- _Exercise_
Every record below should be retyped exactly, and no picture should appear in the copy.

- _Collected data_
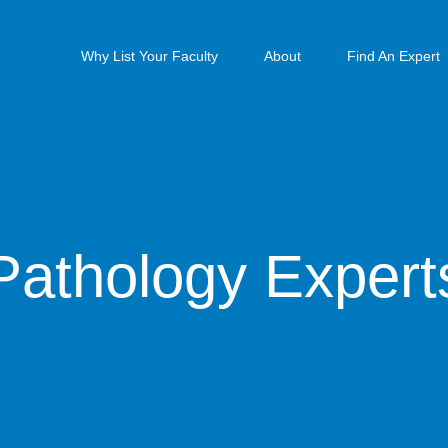
Why List Your Faculty
About
Find An Expert
Pathology Expert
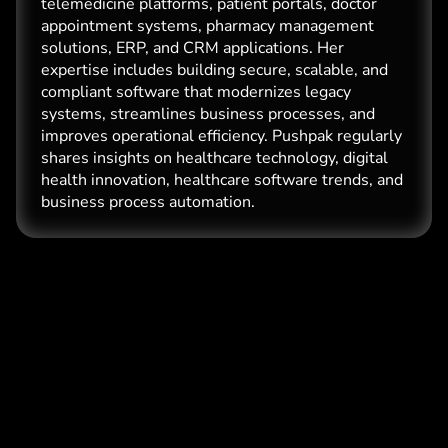
telemedicine platforms, patient portals, doctor
appointment systems, pharmacy management
solutions, ERP, and CRM applications. Her
expertise includes building secure, scalable, and
compliant software that modernizes legacy
systems, streamlines business processes, and
improves operational efficiency. Pushpak regularly
shares insights on healthcare technology, digital
health innovation, healthcare software trends, and
business process automation.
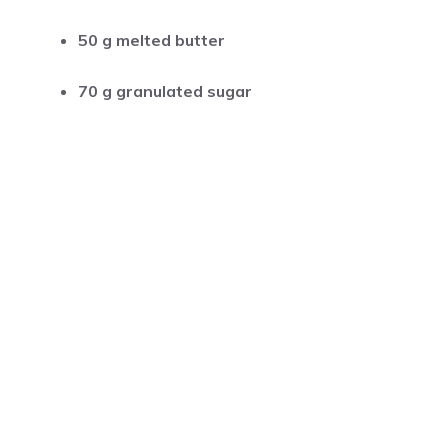
50 g melted butter
70 g granulated sugar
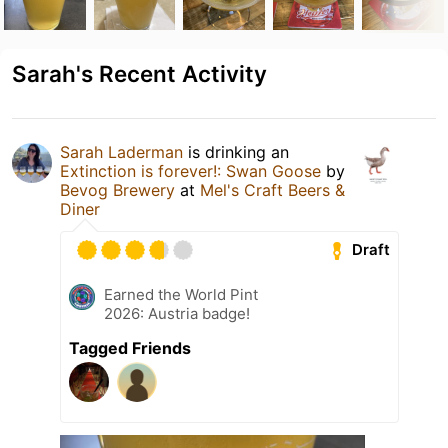
Sarah's Recent Activity
Sarah Laderman
is drinking an
Extinction is forever!: Swan Goose
by
Bevog Brewery
at
Mel's Craft Beers &
Diner
Draft
Earned the World Pint
2026: Austria badge!
Tagged Friends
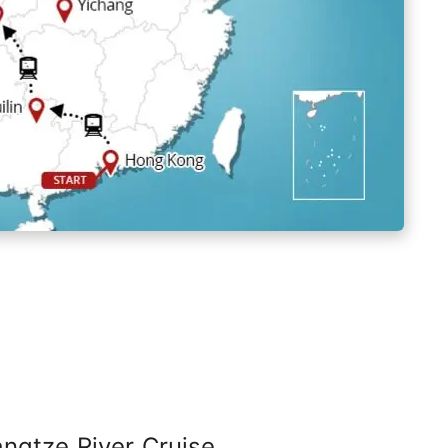
angtze River Cruise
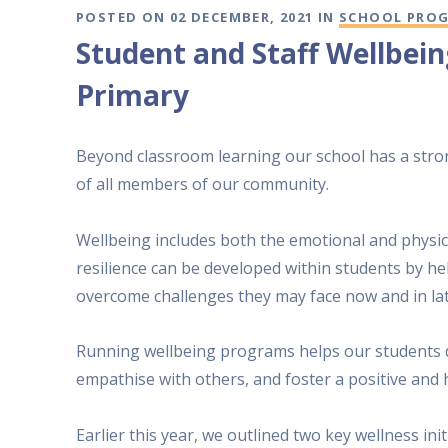
POSTED ON 02 DECEMBER, 2021 IN
SCHOOL PRO
Student and Staff Wellbei
Primary
Beyond classroom learning our school has a stro
of all members of our community.
Wellbeing includes both the emotional and physica
resilience can be developed within students by he
overcome challenges they may face now and in late
Running wellbeing programs helps our students de
empathise with others, and foster a positive and 
Earlier this year, we outlined two key wellness ini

- _Worked solution_
Why List Your Faculty
About
Find An Expert
Pathology Expert
telemedicine platforms, patient portals, doctor
appointment systems, pharmacy management
solutions, ERP, and CRM applications. Her
expertise includes building secure, scalable, and
compliant software that modernizes legacy
systems, streamlines business processes, and
improves operational efficiency. Pushpak regularly
shares insights on healthcare technology, digital
health innovation, healthcare software trends, and
business process automation.
50 g melted butter
70 g granulated sugar
Sarah's Recent Activity
Sarah Laderman
is drinking an
Extinction is forever!: Swan Goose
by
Bevog Brewery
at
Mel's Craft Beers &
Diner
Draft
Earned the World Pint
2026: Austria badge!
Tagged Friends
angtze River Cruise
POSTED ON 02 DECEMBER, 2021 IN
SCHOOL PRO
Student and Staff Wellbei
Primary
Beyond classroom learning our school has a stro
of all members of our community.
Wellbeing includes both the emotional and physica
resilience can be developed within students by he
overcome challenges they may face now and in late
Running wellbeing programs helps our students de
empathise with others, and foster a positive and 
Earlier this year, we outlined two key wellness ini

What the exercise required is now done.